Since its emergence a little more than a decade ago, we have witnessed how RNA-Seq technology has RNA-Seq technology technology has revolutionized our knowledge of the transcriptome. This methodology performs gene expression estimation based on the number of RNA fragments from sequencing that align with a given region of a reference genome or transcriptome.
Differential expression analysis compares transcriptional activity between various conditions of interest in order to identify which genes are responsible for the differences between them. It should be kept in mind that in this type of experiments there is a noise inherent to the RNA-Seq methodology itself resulting from the combination of biological variability and that generated during sample processing and sequencing. Therefore, an appropriate experimental design is required to counteract this drawback and guarantee an accurate interpretation of the results.
In general, a larger number of replicates yields statistically more robust data, allowing differentially expressed genes to be identified and expression levels to be estimated more accurately. Therefore, the ideal would be to start with the largest possible number of samples per condition in order to be able to discard those in which the results are not adequate.
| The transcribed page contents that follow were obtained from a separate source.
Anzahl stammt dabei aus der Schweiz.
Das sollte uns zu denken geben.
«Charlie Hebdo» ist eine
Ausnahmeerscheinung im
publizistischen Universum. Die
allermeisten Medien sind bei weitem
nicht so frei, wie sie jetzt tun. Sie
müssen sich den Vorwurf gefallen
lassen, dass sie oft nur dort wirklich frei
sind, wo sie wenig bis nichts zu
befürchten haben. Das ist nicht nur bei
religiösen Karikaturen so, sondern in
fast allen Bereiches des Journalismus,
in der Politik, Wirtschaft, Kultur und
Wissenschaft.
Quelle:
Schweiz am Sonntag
However, mainly due to economic and time constraints, it is not always easy to obtain replicates. Although the use of 3 is often suggested, this is not applicable to all types of projects.
- If you want to compare expression differences between different groups, you need a minimum of 3 samples per condition, as long as you expect little variation between them, as is often the case with samples from bacterial cultures. In contrast, if they are of human origin, the variation between them is greater and it is recommended to use at least 6 biological replicates to increase statistical power.
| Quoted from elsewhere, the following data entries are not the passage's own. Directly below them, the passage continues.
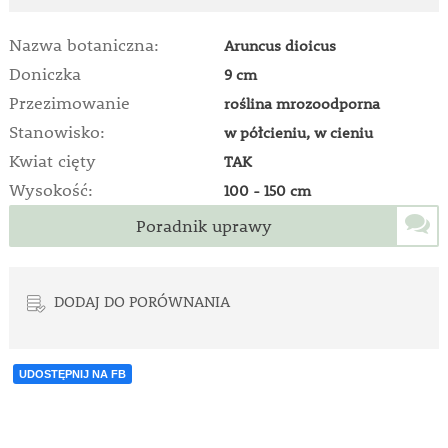
Nazwa botaniczna:
Aruncus dioicus
Doniczka
9 cm
Przezimowanie
roślina mrozoodporna
Stanowisko:
w półcieniu, w cieniu
Kwiat cięty
TAK
Wysokość:
100 - 150 cm
Poradnik uprawy
DODAJ DO PORÓWNANIA
UDOSTĘPNIJ NA FB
- If, on the other hand, the aim is to identify biologically significant differentially expressed genes, or to characterise transcripts and/or splicing variants, it is preferable to increase the number of samples to 12 per condition. This ensures a sufficient number to obtain quality results even if some have to be eliminated.
- If you are studying genes with very low expression or want to compare differential expression at the isoform level, in addition to having a minimum of 6 replicates, it is necessary to increase the sequencing depth.
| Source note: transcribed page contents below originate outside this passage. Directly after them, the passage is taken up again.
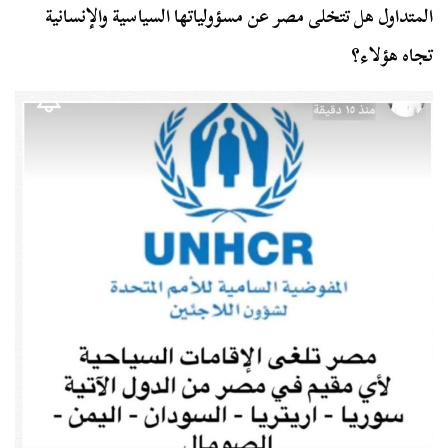
المتداول هل تتخلى مصر عن مسؤولياتها السياسية والإنسانية
تجاه هؤلاء؟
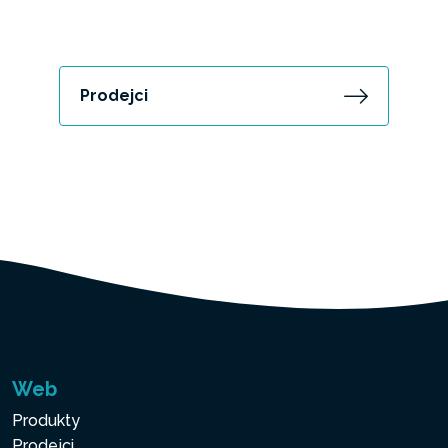
Prodejci
Web
Produkty
Prodejci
In summary, although the decision on how many replicates to use is ultimately up to the researcher, increasing the number always leads to an increase in sensitivity and specificity, and ultimately in the quality of the results.
- Lamarre S. et al. (2018) Optimization of an RNA-Seq Differential Gene Expression Analysis Depending on Biological Replicate Number and Library Size. Front Plant Sci.
- Schurch NJ. et al. (2016) How many biological replicates are needed in an RNA-seq experiment and which differential expression tool should you use? RNA.
- Gierliński M. et al. (2015) Statistical models for RNA-seq data derived from a two-condition 48-replicate experiment. Bioinformatics.
- Wang Z. et al. (2009). RNA-Seq: a revolutionary tool for transcriptomics. Nat. Rev. Genet.